What is needed >>
Scan the data for lines with "recent" and report the count by itself.

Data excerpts
****

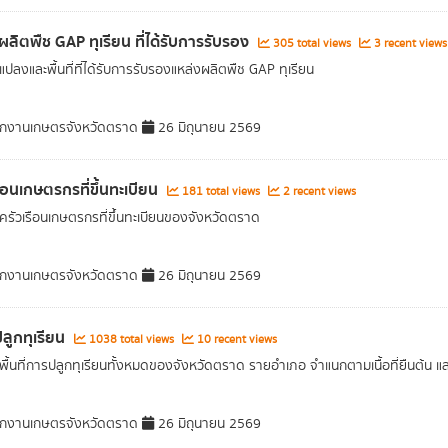
ผลิตพืช GAP ทุเรียน ที่ได้รับการรับรอง
305 total views
3 recent views
ปลงและพื้นที่ที่ได้รับการรับรองแหล่งผลิตพืช GAP ทุเรียน
กงานเกษตรจังหวัดตราด
26 มิถุนายน 2569
รือนเกษตรกรที่ขึ้นทะเบียน
181 total views
2 recent views
รัวเรือนเกษตรกรที่ขึ้นทะเบียนของจังหวัดตราด
กงานเกษตรจังหวัดตราด
26 มิถุนายน 2569
่ปลูกทุเรียน
1038 total views
10 recent views
ื้นที่การปลูกทุเรียนทั้งหมดของจังหวัดตราด รายอำเภอ จำแนกตามเนื้อที่ยืนต้น และเ
กงานเกษตรจังหวัดตราด
26 มิถุนายน 2569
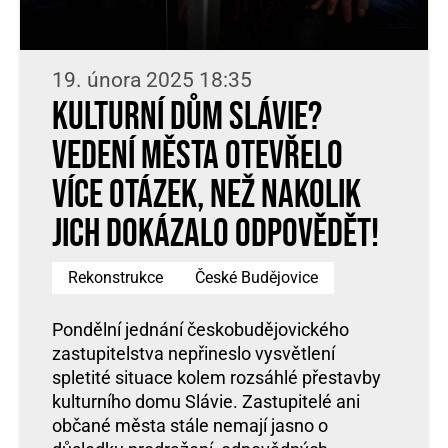
19. února 2025 18:35
Kulturní dům Slávie?
Vedení města otevřelo
více otázek, než nakolik
jich dokázalo odpovědět!
Rekonstrukce
České Budějovice
Pondělní jednání českobudějovického
zastupitelstva nepřineslo vysvětlení
spletité situace kolem rozsáhlé přestavby
kulturního domu Slávie. Zastupitelé ani
občané města stále nemají jasno o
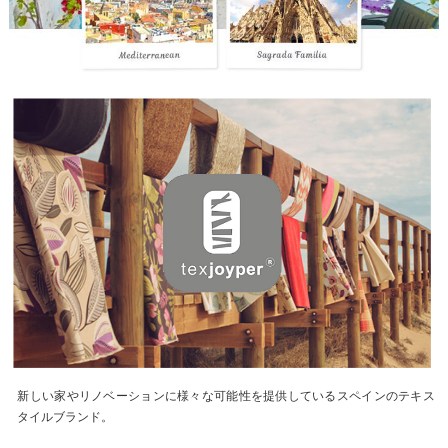
新しい家やリノベーションに様々な可能性を提供しているスペインのテキス
タイルブランド。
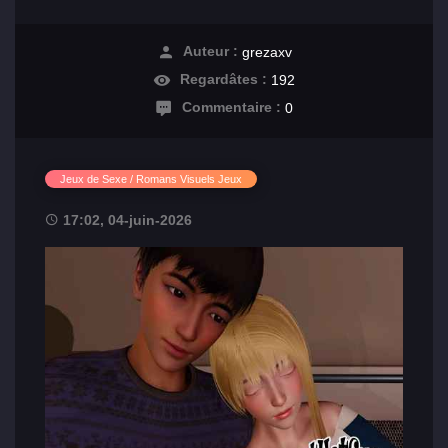
Auteur :
grezaxv
Regardâtes :
192
Commentaire :
0
Jeux de Sexe / Romans Visuels Jeux
17:02, 04-juin-2026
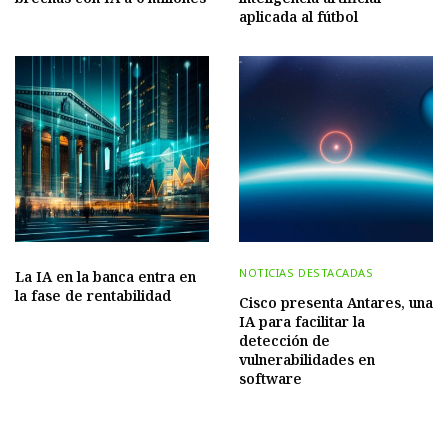
aplicada al fútbol
NOTICIAS DESTACADAS
La IA en la banca entra en
la fase de rentabilidad
Cisco presenta Antares, una
IA para facilitar la
detección de
vulnerabilidades en
software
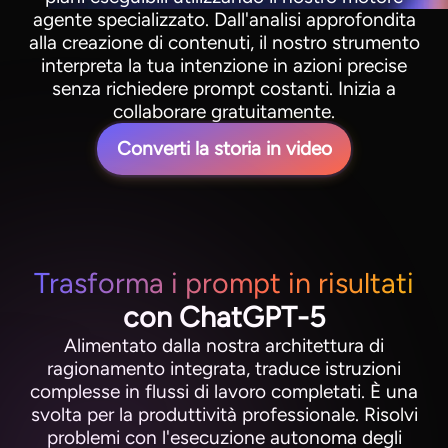
agente specializzato. Dall'analisi approfondita
alla creazione di contenuti, il nostro strumento
interpreta la tua intenzione in azioni precise
senza richiedere prompt costanti. Inizia a
collaborare gratuitamente.
Converti la storia in video
Trasforma i prompt in risultati
con ChatGPT-5
Alimentato dalla nostra architettura di
ragionamento integrata, traduce istruzioni
complesse in flussi di lavoro completati. È una
svolta per la produttività professionale. Risolvi
problemi con l'esecuzione autonoma degli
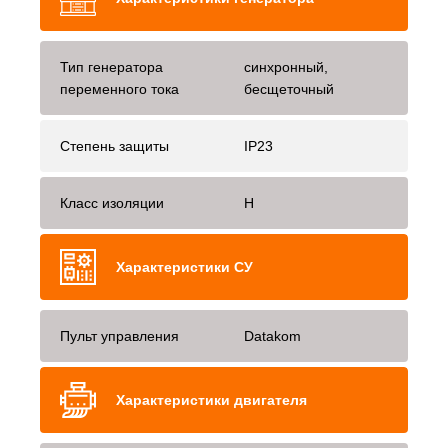
Тип генератора
синхронный,
переменного тока
бесщеточный
Степень защиты
IP23
Класс изоляции
H
Характеристики СУ
Пульт управления
Datakom
Характеристики двигателя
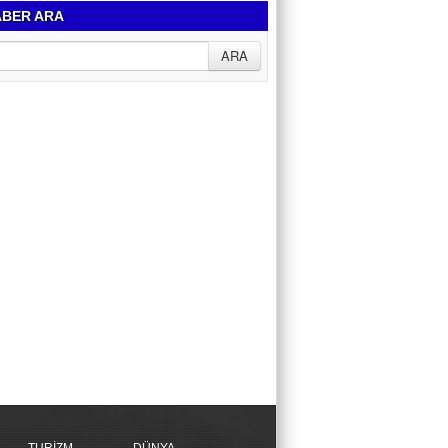
BER ARA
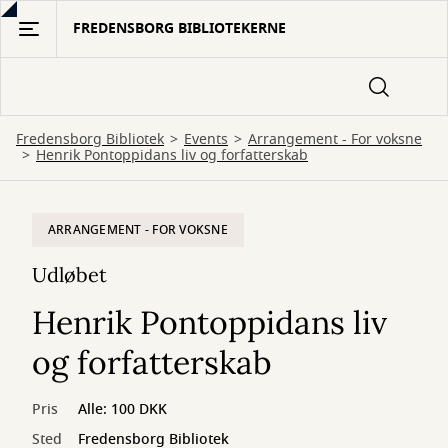
Gå
FREDENSBORG BIBLIOTEKERNE
til
hovedindhold
Fredensborg Bibliotek
Events
Arrangement - For voksne
Henrik Pontoppidans liv og forfatterskab
ARRANGEMENT - FOR VOKSNE
Udløbet
Henrik Pontoppidans liv
og forfatterskab
Pris
Alle: 100 DKK
Sted
Fredensborg Bibliotek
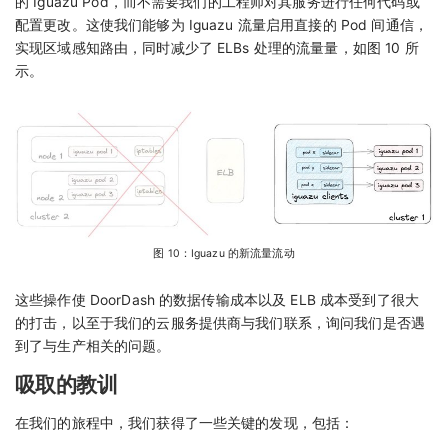
的 Iguazu Pod，而不需要我们的工程师对其服务进行任何代码或
配置更改。这使我们能够为 Iguazu 流量启用直接的 Pod 间通信，
实现区域感知路由，同时减少了 ELBs 处理的流量量，如图 10 所
示。
图 10：Iguazu 的新流量流动
这些操作使 DoorDash 的数据传输成本以及 ELB 成本受到了很大
的打击，以至于我们的云服务提供商与我们联系，询问我们是否遇
到了与生产相关的问题。
吸取的教训
在我们的旅程中，我们获得了一些关键的发现，包括：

****

Completed exercise >>
3